Reaped: count total number of occurrence in all files

NodeReaper has asked for the wisdom of the Perl Monks concerning the following question:

Replies are listed 'Best First'.
Re: count total number of occurrence in all files by Discipulus (Canon) on May 09, 2016 at 06:58 UTC
hello umaykulsum As you do not ask for something nor point to particular errors i can only guess: first i cannot understand how your data sample can be splitted using `\t\s` pattern (ah ok you are setting `$/` for this..). second i do not see where you are opening files (maybe the script is run under -nl ?) If each file just contains 2 lines you can simply do: `my $key = <$filehandle>; # first line my $value = <$filehandle>; # second line` [download] You also have no need to iterate over an array to get the count: `@array` in scalar context returns the numbers of elements. Also `$#array` contains the index of the last element ( so `$#array + 1 == scalar @array` ). You also want the name of the file to be preserved somehow: you can read about `$ARGV` or you must create a sub that given the filename as arg, open it process it and store the filename along results. A pray to you and to ALL BIONFORMATICS here around: sample data can be `AGATC` instead of a line of hundreds of chars? have readable data as sample help my eyes a lot! L* There are no rules, there are no thumbs.. Reinvent the wheel, then learn The Wheel; may be one day you reinvent one of THE WHEELS.	[reply] [d/l] [select]
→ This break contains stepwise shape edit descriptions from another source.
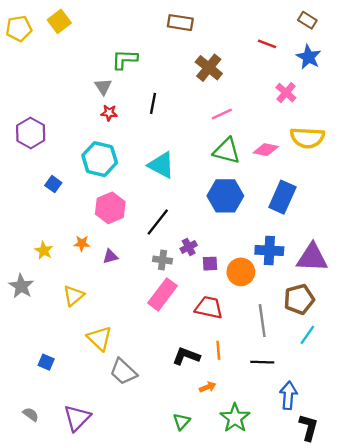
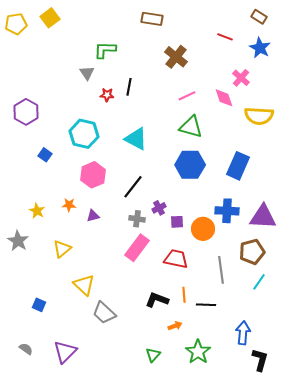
red star: (109, 113) -> (107, 95), moved
pink diamond: (266, 150) -> (224, 98), moved, turned 60
black line: (262, 362) -> (206, 305), moved

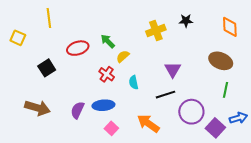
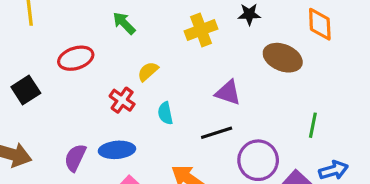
green arrow: (108, 41) -> (124, 23), moved
brown ellipse: (221, 61) -> (283, 58), moved
purple triangle: (173, 70) -> (228, 93), turned -42

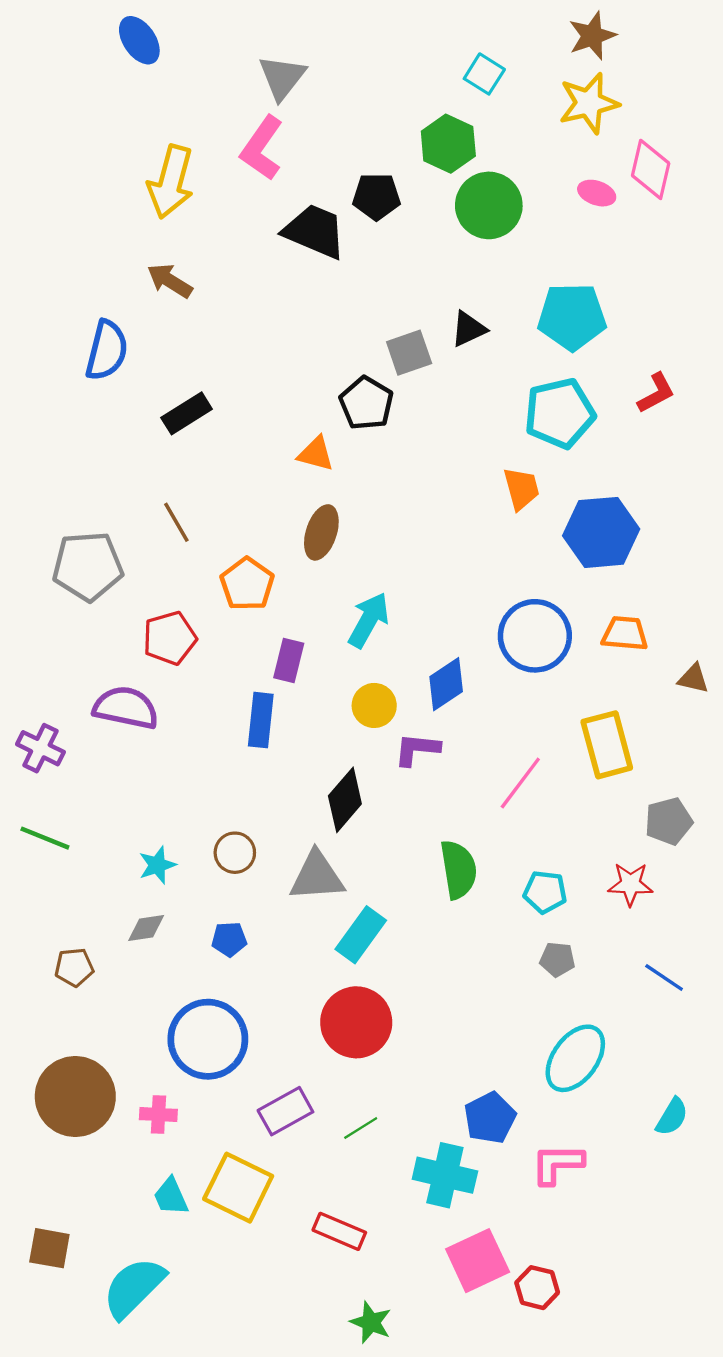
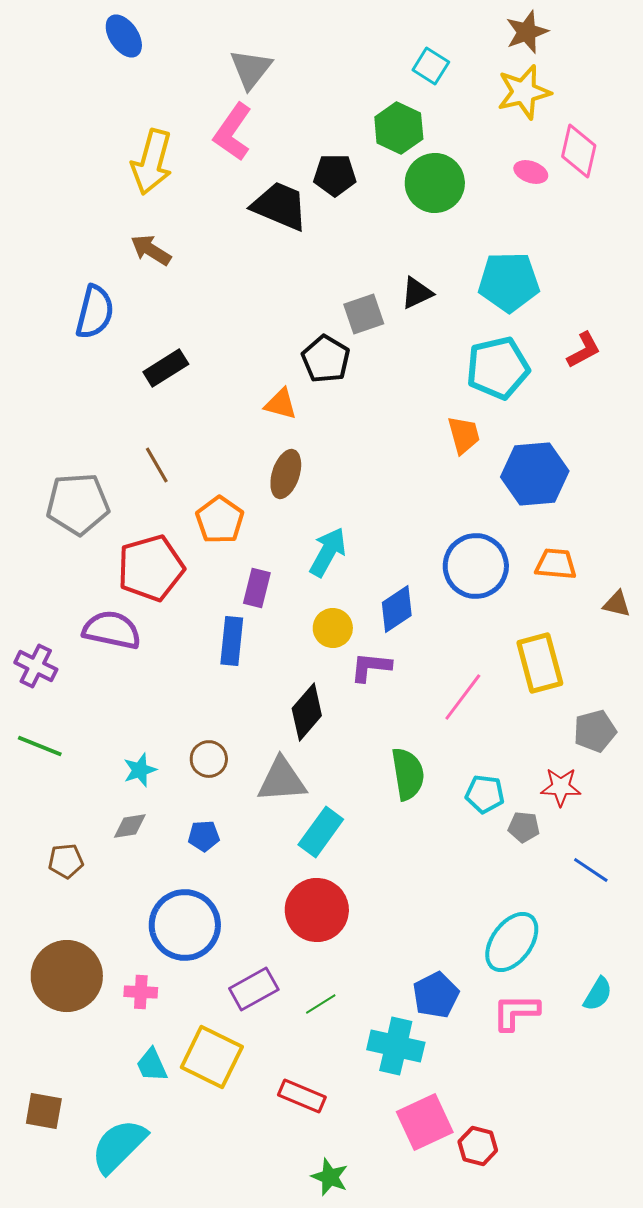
red pentagon: (170, 638) -> (151, 568), size x1.4
gray pentagon: (557, 959) -> (524, 827), moved
pink L-shape: (557, 1164) -> (516, 1012), moved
Re^2: count total number of occurrence in all files by Eily (Monsignor) on May 09, 2016 at 09:35 UTC
Hello Discipulus :). Actually there is no need for -n, because that's what `while (<>) { }` does (and -n just adds that loops around your code, as can be seen with -MO=Deparse). It opens each file passed as an argument in the filehandle ARGV, or reads from STDIN is @ARGV == 0.	[reply] [d/l]
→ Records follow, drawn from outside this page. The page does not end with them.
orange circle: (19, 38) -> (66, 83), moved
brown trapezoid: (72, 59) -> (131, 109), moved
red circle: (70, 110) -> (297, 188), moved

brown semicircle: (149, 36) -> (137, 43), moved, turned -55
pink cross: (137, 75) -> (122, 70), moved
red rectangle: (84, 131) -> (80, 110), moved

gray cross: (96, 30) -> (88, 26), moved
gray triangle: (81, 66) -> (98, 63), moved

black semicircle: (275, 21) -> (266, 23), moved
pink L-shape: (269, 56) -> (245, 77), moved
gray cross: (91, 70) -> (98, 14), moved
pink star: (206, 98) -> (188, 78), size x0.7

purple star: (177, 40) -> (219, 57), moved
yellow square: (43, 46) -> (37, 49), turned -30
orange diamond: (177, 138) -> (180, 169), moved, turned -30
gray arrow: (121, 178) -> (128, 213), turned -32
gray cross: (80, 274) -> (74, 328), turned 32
Re^3: count total number of occurrence in all files by Discipulus (Canon) on May 09, 2016 at 10:00 UTC
Ah! i forgot this part, thanks Eily for the comment. L* There are no rules, there are no thumbs.. Reinvent the wheel, then learn The Wheel; may be one day you reinvent one of THE WHEELS.	[reply] [d/l]
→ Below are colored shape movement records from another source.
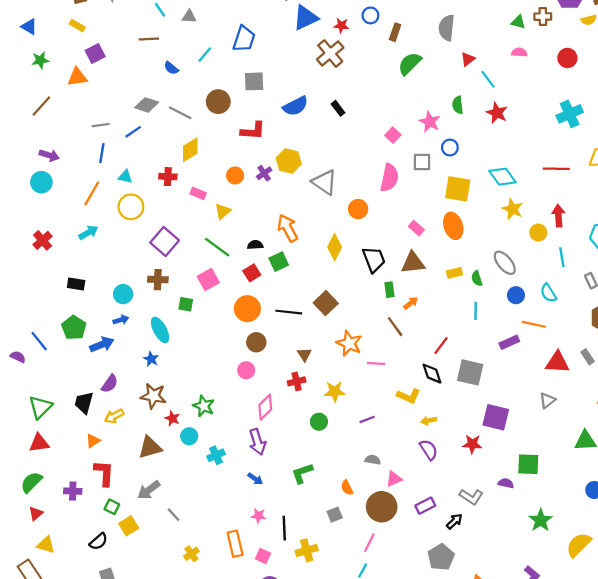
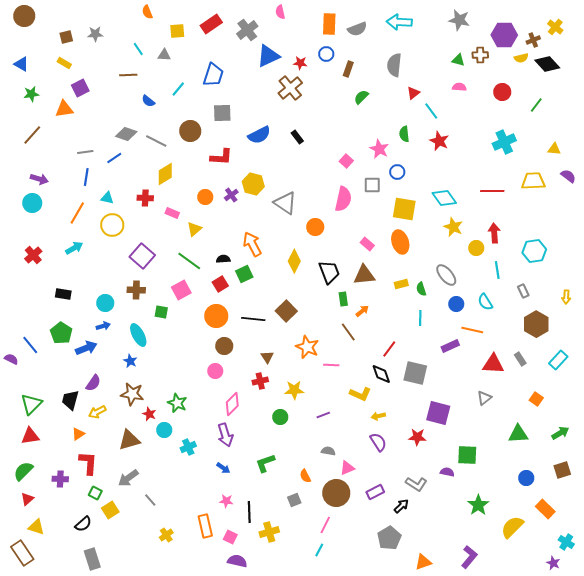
green semicircle: (410, 64) -> (361, 97), size x0.7

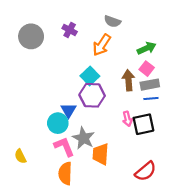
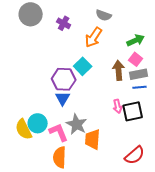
gray circle: (31, 36) -> (31, 14), moved
purple hexagon: (92, 95) -> (64, 79), moved
cyan circle: (58, 123) -> (38, 123), moved
yellow semicircle: (20, 156) -> (24, 129), moved, size x1.5

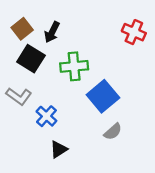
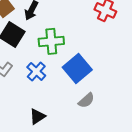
blue cross: (46, 116) -> (36, 71), moved

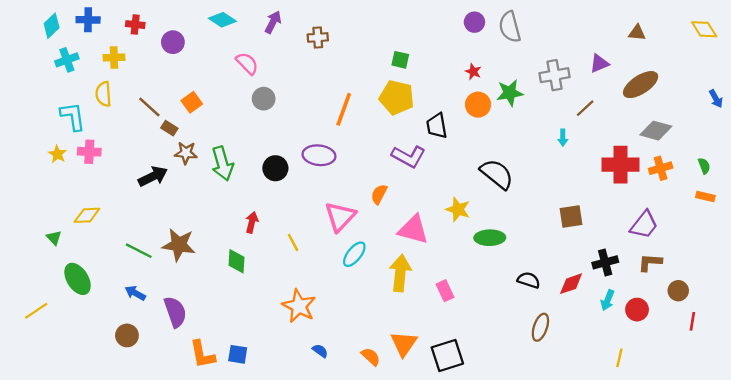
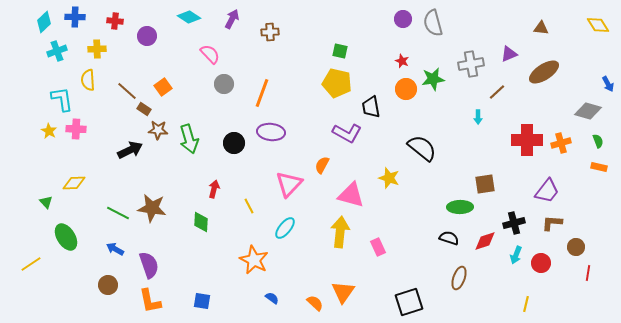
orange line: (344, 109) -> (262, 93), moved
gray diamond: (656, 131) -> (588, 111), moved
green ellipse: (490, 238) -> (460, 207), moved
cyan ellipse: (354, 254) -> (285, 228), moved
orange L-shape: (202, 354) -> (150, 301), moved
black square: (447, 355) -> (409, 302), moved

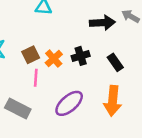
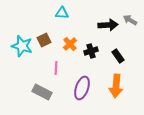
brown square: (31, 55) -> (44, 40), moved
orange cross: (54, 59) -> (70, 44), moved
purple ellipse: (69, 103) -> (82, 88), turned -30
Re^2: count total number of occurrence in all files by AnomalousMonk (Archbishop) on May 09, 2016 at 13:08 UTC
A pray to you and to ALL BIONFORMATICS here around: sample data can be `AGATC` instead of a line of hundreds of chars? have readable data as sample help my eyes a lot! Yea and amen to that, gentle brother Discipulus! Give a man a fish: `<%-{-{-{-<`	[reply] [d/l] [select]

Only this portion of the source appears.